_Task directions_
Could you copy the records below exactly, keeping none of the images?

──────── Available data ────────

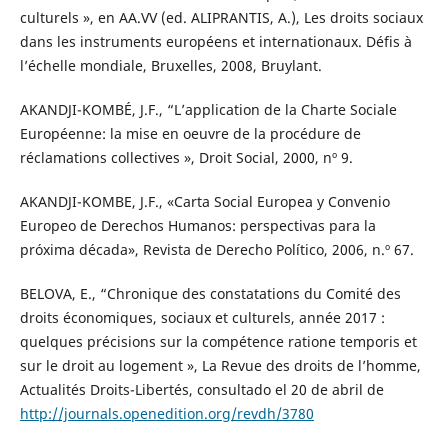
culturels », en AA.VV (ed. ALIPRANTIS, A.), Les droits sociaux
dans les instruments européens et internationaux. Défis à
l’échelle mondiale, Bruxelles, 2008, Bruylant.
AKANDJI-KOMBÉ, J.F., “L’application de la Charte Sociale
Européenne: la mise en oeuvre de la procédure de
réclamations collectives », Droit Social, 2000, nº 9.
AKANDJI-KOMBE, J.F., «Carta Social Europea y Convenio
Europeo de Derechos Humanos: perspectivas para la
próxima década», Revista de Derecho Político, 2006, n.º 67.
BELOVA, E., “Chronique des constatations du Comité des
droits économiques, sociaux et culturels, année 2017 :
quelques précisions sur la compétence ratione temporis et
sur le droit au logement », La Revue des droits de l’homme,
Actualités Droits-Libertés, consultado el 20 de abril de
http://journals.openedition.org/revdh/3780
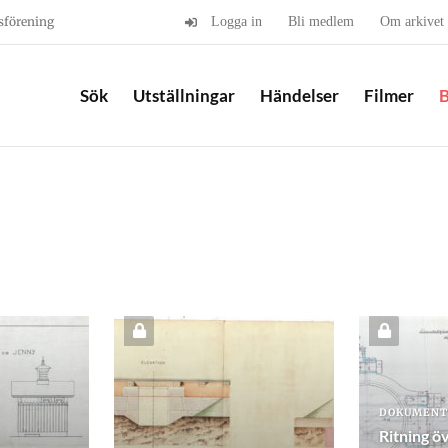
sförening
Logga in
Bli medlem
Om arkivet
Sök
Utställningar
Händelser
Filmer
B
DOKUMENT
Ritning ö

────────

_Result of this exercise_
culturels », en AA.VV (ed. ALIPRANTIS, A.), Les droits sociaux
dans les instruments européens et internationaux. Défis à
l’échelle mondiale, Bruxelles, 2008, Bruylant.
AKANDJI-KOMBÉ, J.F., “L’application de la Charte Sociale
Européenne: la mise en oeuvre de la procédure de
réclamations collectives », Droit Social, 2000, nº 9.
AKANDJI-KOMBE, J.F., «Carta Social Europea y Convenio
Europeo de Derechos Humanos: perspectivas para la
próxima década», Revista de Derecho Político, 2006, n.º 67.
BELOVA, E., “Chronique des constatations du Comité des
droits économiques, sociaux et culturels, année 2017 :
quelques précisions sur la compétence ratione temporis et
sur le droit au logement », La Revue des droits de l’homme,
Actualités Droits-Libertés, consultado el 20 de abril de
http://journals.openedition.org/revdh/3780
sförening
Logga in
Bli medlem
Om arkivet
Sök
Utställningar
Händelser
Filmer
B
DOKUMENT
Ritning ö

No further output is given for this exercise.